<<<<

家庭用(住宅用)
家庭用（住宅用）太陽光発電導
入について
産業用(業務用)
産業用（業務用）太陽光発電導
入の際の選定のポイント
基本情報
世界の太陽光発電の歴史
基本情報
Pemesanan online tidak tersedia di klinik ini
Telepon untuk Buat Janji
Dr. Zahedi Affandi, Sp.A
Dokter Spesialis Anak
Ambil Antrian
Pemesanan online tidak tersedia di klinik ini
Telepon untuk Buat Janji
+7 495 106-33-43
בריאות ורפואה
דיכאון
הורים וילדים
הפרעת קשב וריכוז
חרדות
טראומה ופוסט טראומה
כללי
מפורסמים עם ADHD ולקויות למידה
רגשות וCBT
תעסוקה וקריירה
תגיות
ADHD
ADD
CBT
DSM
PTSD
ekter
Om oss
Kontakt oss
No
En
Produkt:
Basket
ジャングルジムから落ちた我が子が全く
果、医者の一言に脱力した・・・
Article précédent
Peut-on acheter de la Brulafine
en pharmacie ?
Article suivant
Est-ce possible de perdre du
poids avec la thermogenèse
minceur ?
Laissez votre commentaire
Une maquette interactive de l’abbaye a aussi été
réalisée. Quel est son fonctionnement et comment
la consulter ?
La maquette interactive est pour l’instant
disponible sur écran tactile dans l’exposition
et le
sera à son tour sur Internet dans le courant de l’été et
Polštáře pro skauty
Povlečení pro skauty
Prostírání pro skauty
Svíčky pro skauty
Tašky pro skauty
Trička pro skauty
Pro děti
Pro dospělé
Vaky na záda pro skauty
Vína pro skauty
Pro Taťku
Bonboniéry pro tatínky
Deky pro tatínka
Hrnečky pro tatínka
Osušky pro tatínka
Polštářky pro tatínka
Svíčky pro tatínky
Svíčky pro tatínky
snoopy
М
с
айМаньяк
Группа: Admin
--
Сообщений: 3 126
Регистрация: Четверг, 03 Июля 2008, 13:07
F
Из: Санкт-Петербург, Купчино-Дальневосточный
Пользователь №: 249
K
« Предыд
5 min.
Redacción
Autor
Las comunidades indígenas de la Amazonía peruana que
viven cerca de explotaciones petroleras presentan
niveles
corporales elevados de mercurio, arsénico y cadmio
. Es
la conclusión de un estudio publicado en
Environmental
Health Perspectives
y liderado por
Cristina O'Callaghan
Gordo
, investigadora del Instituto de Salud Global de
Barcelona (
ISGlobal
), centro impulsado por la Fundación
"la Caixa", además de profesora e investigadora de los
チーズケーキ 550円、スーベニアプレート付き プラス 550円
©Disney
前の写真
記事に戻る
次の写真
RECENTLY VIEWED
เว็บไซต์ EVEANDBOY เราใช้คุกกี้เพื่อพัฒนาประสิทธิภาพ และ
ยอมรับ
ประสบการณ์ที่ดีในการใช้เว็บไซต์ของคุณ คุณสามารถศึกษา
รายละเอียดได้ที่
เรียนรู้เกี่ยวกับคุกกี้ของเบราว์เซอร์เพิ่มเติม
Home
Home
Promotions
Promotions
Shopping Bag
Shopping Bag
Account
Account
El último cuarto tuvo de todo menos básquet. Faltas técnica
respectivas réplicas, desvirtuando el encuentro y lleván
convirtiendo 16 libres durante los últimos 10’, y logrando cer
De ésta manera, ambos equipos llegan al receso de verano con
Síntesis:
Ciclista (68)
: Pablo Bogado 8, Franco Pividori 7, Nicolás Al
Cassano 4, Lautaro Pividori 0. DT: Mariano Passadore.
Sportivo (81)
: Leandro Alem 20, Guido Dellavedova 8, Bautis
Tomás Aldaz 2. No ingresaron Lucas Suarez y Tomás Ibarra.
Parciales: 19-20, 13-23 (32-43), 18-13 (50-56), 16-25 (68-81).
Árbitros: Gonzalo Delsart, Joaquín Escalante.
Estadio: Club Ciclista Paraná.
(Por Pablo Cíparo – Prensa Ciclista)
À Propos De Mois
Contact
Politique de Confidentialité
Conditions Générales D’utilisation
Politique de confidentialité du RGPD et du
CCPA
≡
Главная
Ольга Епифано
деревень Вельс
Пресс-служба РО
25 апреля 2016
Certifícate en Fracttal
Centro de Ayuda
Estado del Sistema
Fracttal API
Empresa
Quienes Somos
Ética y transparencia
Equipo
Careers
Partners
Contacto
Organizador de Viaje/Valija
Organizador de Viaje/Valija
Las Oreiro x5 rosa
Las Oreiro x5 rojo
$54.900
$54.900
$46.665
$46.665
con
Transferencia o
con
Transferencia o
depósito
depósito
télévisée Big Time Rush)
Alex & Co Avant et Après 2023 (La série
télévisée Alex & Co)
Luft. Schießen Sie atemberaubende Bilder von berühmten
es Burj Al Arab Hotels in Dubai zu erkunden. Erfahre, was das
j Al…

>>>>

- **Exercise brief**: Please copy the data above in its entirety, exactly as written.

- **Solution for this task**:
家庭用(住宅用)
家庭用（住宅用）太陽光発電導
入について
産業用(業務用)
産業用（業務用）太陽光発電導
入の際の選定のポイント
基本情報
世界の太陽光発電の歴史
基本情報
Pemesanan online tidak tersedia di klinik ini
Telepon untuk Buat Janji
Dr. Zahedi Affandi, Sp.A
Dokter Spesialis Anak
Ambil Antrian
Pemesanan online tidak tersedia di klinik ini
Telepon untuk Buat Janji
+7 495 106-33-43
בריאות ורפואה
דיכאון
הורים וילדים
הפרעת קשב וריכוז
חרדות
טראומה ופוסט טראומה
כללי
מפורסמים עם ADHD ולקויות למידה
רגשות וCBT
תעסוקה וקריירה
תגיות
ADHD
ADD
CBT
DSM
PTSD
ekter
Om oss
Kontakt oss
No
En
Produkt:
Basket
ジャングルジムから落ちた我が子が全く
果、医者の一言に脱力した・・・
Article précédent
Peut-on acheter de la Brulafine
en pharmacie ?
Article suivant
Est-ce possible de perdre du
poids avec la thermogenèse
minceur ?
Laissez votre commentaire
Une maquette interactive de l’abbaye a aussi été
réalisée. Quel est son fonctionnement et comment
la consulter ?
La maquette interactive est pour l’instant
disponible sur écran tactile dans l’exposition
et le
sera à son tour sur Internet dans le courant de l’été et
Polštáře pro skauty
Povlečení pro skauty
Prostírání pro skauty
Svíčky pro skauty
Tašky pro skauty
Trička pro skauty
Pro děti
Pro dospělé
Vaky na záda pro skauty
Vína pro skauty
Pro Taťku
Bonboniéry pro tatínky
Deky pro tatínka
Hrnečky pro tatínka
Osušky pro tatínka
Polštářky pro tatínka
Svíčky pro tatínky
Svíčky pro tatínky
snoopy
М
с
айМаньяк
Группа: Admin
--
Сообщений: 3 126
Регистрация: Четверг, 03 Июля 2008, 13:07
F
Из: Санкт-Петербург, Купчино-Дальневосточный
Пользователь №: 249
K
« Предыд
5 min.
Redacción
Autor
Las comunidades indígenas de la Amazonía peruana que
viven cerca de explotaciones petroleras presentan
niveles
corporales elevados de mercurio, arsénico y cadmio
. Es
la conclusión de un estudio publicado en
Environmental
Health Perspectives
y liderado por
Cristina O'Callaghan
Gordo
, investigadora del Instituto de Salud Global de
Barcelona (
ISGlobal
), centro impulsado por la Fundación
"la Caixa", además de profesora e investigadora de los
チーズケーキ 550円、スーベニアプレート付き プラス 550円
©Disney
前の写真
記事に戻る
次の写真
RECENTLY VIEWED
เว็บไซต์ EVEANDBOY เราใช้คุกกี้เพื่อพัฒนาประสิทธิภาพ และ
ยอมรับ
ประสบการณ์ที่ดีในการใช้เว็บไซต์ของคุณ คุณสามารถศึกษา
รายละเอียดได้ที่
เรียนรู้เกี่ยวกับคุกกี้ของเบราว์เซอร์เพิ่มเติม
Home
Home
Promotions
Promotions
Shopping Bag
Shopping Bag
Account
Account
El último cuarto tuvo de todo menos básquet. Faltas técnica
respectivas réplicas, desvirtuando el encuentro y lleván
convirtiendo 16 libres durante los últimos 10’, y logrando cer
De ésta manera, ambos equipos llegan al receso de verano con
Síntesis:
Ciclista (68)
: Pablo Bogado 8, Franco Pividori 7, Nicolás Al
Cassano 4, Lautaro Pividori 0. DT: Mariano Passadore.
Sportivo (81)
: Leandro Alem 20, Guido Dellavedova 8, Bautis
Tomás Aldaz 2. No ingresaron Lucas Suarez y Tomás Ibarra.
Parciales: 19-20, 13-23 (32-43), 18-13 (50-56), 16-25 (68-81).
Árbitros: Gonzalo Delsart, Joaquín Escalante.
Estadio: Club Ciclista Paraná.
(Por Pablo Cíparo – Prensa Ciclista)
À Propos De Mois
Contact
Politique de Confidentialité
Conditions Générales D’utilisation
Politique de confidentialité du RGPD et du
CCPA
≡
Главная
Ольга Епифано
деревень Вельс
Пресс-служба РО
25 апреля 2016
Certifícate en Fracttal
Centro de Ayuda
Estado del Sistema
Fracttal API
Empresa
Quienes Somos
Ética y transparencia
Equipo
Careers
Partners
Contacto
Organizador de Viaje/Valija
Organizador de Viaje/Valija
Las Oreiro x5 rosa
Las Oreiro x5 rojo
$54.900
$54.900
$46.665
$46.665
con
Transferencia o
con
Transferencia o
depósito
depósito
télévisée Big Time Rush)
Alex & Co Avant et Après 2023 (La série
télévisée Alex & Co)
Luft. Schießen Sie atemberaubende Bilder von berühmten
es Burj Al Arab Hotels in Dubai zu erkunden. Erfahre, was das
j Al…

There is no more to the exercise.